Chile
#28
Warten wir es mal ab - jung, eloquent, links: Das liest sich erstmal nach Aufbruch. Aber die Vergangenheit zeigt auch, dass Chile mit linken bzw. sozialistischen Regierungen nicht immer gut gefahren ist. Chile stand bislang recht gut da, was die Wirtschaftszahlen angeht, was aber auch rechten Regierungen (auch der Pinochet-Diktatur) zuzurechnen war.

Wettbewerbsfähigkeit, Arbeitslosenquote und Inflationsrate liegen aktuell in internationalen Statistiken im sehr guten Mittelfeld oder im oberen Viertel. Der neue Präsident wird sich daran messen lassen müssen, ob er das Land weiter auf diesem guten Kurs hält oder es mit idealisierenden Konzepten überschuldet (und, dies ist eine Schwäche, das Land hängt immer noch stark auch von seiner Bergbauindustrie ab).
Zitat:STICHWAHL UMS PRÄSIDENTENAMT

Chile vollendet den Linksrutsch

Der 35 Jahre alte Gabriel Boric gewinnt die Präsidentenwahl in Chile. Der Linke steht für die in den vergangenen Jahren laut gewordenen sozialen Forderungen. [...] Mit fast 56 Prozent der gültigen Stimmen ist der Sieg des früheren Abgeordneten und einstigen Studentenführers vom Linksbündnis „Breite Front“ in der Stichwahl am Sonntag deutlicher ausgefallen als die letzten Umfragen hatten erwarten lassen. Schon bevor das Endresultat feststand, telefonierte der unterlegene rechte Kandidat José Antonio Kast mit Boric und übermittelte ihm seine Glückwünsche. Auf den Straßen der Hauptstadt Santiago und in anderen Städten versammelten sich derweil Zehntausende Anhänger des 35 Jahre alten Kandidaten zu Freudenfeiern. [...]

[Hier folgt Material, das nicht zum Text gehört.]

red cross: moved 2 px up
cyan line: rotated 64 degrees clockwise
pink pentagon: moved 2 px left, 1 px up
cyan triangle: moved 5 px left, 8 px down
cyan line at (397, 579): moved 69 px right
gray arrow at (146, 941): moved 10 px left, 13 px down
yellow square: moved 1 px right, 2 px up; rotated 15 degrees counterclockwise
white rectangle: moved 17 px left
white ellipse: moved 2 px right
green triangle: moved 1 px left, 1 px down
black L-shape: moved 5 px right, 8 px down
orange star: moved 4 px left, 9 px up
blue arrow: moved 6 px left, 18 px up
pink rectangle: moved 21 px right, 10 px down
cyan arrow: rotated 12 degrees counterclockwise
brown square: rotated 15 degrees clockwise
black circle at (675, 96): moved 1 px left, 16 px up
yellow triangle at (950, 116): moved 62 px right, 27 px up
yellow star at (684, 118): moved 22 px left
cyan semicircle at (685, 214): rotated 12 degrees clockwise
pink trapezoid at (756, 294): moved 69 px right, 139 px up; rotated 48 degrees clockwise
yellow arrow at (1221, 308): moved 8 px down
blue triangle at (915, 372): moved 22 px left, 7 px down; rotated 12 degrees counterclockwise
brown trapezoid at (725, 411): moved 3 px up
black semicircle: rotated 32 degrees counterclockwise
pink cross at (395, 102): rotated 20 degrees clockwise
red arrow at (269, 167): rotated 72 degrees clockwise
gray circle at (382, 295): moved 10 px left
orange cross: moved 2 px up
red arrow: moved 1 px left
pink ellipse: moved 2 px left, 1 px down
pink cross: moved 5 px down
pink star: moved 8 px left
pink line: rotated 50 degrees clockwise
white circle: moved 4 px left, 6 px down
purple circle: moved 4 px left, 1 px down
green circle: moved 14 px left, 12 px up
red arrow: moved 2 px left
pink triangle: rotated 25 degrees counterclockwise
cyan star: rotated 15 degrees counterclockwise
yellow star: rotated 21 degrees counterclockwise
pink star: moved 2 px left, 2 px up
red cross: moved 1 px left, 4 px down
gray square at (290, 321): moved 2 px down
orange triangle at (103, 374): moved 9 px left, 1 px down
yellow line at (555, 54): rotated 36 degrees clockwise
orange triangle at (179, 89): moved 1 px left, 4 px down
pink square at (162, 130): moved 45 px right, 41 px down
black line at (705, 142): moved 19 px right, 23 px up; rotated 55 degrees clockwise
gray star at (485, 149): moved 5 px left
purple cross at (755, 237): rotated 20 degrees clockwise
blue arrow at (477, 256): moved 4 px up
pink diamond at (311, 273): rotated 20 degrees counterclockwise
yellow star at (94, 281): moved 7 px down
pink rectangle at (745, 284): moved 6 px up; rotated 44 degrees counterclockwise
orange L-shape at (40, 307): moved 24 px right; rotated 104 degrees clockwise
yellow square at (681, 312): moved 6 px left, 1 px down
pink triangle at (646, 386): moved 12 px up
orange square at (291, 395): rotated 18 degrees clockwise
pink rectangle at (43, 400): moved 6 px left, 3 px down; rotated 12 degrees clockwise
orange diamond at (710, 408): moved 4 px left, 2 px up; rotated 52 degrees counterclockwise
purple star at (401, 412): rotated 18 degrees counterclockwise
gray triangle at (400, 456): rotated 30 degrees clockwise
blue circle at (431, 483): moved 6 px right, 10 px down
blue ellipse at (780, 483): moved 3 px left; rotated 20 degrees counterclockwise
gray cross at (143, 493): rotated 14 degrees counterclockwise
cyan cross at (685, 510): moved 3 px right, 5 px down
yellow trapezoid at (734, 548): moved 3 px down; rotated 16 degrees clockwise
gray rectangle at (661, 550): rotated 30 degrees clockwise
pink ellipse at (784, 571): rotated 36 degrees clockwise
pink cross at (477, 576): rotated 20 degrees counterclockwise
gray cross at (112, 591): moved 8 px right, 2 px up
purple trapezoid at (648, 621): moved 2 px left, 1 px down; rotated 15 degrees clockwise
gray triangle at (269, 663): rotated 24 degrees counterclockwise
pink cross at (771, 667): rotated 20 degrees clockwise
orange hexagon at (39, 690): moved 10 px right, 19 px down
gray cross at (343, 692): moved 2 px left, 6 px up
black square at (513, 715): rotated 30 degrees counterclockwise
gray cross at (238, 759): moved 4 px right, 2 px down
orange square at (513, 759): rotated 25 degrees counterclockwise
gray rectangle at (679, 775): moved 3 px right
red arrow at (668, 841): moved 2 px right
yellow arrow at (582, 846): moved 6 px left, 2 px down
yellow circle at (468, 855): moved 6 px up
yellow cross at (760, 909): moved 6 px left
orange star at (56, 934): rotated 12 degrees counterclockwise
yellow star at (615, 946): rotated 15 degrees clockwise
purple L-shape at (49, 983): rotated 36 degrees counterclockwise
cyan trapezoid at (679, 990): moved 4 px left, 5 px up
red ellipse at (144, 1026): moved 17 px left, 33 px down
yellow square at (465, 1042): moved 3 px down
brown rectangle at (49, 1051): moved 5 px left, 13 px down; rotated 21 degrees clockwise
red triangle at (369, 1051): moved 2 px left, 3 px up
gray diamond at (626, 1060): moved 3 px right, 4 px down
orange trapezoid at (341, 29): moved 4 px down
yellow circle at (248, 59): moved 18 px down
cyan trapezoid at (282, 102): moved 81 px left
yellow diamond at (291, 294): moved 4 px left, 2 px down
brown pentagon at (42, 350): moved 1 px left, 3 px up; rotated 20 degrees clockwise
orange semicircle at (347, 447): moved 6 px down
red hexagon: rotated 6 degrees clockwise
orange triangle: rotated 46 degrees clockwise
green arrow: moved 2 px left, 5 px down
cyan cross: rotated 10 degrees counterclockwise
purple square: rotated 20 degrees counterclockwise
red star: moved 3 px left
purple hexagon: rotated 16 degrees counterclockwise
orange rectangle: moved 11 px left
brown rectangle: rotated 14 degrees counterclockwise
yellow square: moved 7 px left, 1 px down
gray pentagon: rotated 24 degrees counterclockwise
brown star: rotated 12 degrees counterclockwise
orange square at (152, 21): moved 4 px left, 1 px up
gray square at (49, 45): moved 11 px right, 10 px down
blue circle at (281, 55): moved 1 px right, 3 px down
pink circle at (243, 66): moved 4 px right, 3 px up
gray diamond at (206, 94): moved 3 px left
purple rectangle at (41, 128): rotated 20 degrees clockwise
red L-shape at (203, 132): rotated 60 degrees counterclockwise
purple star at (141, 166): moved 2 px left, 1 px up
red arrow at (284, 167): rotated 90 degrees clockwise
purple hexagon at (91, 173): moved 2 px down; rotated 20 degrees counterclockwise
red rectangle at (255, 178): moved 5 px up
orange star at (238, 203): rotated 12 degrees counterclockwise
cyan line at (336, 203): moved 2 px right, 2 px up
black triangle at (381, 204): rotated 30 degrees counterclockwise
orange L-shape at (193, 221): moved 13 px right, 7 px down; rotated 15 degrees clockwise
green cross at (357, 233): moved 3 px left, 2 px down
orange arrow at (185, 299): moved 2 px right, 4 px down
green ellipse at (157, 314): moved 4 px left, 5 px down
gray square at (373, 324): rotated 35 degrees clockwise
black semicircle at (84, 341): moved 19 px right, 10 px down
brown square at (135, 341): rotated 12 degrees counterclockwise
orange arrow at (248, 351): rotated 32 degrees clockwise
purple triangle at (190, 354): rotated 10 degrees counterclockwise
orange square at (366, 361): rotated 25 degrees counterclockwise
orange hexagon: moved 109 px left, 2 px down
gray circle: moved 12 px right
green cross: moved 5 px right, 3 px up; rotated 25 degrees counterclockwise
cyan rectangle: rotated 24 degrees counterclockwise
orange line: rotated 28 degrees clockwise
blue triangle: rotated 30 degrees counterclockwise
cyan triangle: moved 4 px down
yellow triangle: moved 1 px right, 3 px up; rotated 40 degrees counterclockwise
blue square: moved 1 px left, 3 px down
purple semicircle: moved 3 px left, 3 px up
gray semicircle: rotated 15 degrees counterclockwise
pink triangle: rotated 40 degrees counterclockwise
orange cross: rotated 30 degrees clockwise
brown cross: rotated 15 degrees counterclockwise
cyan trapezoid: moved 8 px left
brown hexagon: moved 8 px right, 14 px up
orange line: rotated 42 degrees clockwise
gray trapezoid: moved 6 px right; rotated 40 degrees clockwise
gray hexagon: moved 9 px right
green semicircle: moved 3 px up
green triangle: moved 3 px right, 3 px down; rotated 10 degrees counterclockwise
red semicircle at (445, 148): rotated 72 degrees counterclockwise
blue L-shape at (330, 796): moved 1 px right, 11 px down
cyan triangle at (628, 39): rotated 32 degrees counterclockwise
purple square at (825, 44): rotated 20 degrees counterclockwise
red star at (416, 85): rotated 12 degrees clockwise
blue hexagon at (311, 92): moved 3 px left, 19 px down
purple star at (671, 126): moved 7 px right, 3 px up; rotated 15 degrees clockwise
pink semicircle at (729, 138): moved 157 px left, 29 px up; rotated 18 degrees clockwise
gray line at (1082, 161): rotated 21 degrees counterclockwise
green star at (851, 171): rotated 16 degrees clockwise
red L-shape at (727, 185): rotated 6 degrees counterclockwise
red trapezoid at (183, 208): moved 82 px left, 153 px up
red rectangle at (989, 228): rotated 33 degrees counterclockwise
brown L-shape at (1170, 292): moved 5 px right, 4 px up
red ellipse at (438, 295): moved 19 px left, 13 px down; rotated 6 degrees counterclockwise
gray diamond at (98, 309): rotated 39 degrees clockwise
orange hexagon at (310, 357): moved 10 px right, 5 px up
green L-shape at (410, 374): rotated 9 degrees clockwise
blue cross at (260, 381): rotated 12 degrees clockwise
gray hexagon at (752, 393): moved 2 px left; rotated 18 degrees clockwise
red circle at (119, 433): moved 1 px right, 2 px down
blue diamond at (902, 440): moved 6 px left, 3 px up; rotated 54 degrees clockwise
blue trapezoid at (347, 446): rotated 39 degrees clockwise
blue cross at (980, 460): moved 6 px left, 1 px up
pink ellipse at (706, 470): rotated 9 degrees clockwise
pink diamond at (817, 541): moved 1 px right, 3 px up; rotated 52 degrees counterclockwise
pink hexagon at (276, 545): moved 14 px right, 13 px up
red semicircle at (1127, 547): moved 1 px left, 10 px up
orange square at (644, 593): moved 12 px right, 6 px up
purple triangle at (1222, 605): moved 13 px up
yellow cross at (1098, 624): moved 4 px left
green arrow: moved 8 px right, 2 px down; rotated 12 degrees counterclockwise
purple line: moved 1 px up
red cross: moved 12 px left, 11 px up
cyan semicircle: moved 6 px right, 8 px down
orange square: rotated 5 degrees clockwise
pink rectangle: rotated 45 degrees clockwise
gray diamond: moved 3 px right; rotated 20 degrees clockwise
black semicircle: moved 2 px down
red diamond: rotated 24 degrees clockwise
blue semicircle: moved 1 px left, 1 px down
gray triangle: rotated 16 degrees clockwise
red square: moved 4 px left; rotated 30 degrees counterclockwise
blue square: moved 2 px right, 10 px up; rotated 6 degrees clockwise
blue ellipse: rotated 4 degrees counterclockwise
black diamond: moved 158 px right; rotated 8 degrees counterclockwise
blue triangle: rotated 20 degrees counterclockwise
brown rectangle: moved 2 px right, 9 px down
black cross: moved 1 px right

Vor zehn Jahren stand er an der Spitze massiver Studentenproteste, die sich für einen gerechteren Zugang zu den Universitäten des privatisierten Bildungswesens einsetzte. Zusammen mit anderen Anführern der Bewegung wurde Boric daraufhin in den Kongress gewählt. Unterdessen ist sein einst wildes Haar einer Scheitelfrisur gewichen, sein Bart ist säuberlich getrimmt, und die Tätowierungen sind unter dem Hemd verschwunden. Zum Lesen setzt Boric eine Hornbrille auf, die ein wenig an den früheren sozialistischen Präsidenten Salvador Allende erinnert. [...]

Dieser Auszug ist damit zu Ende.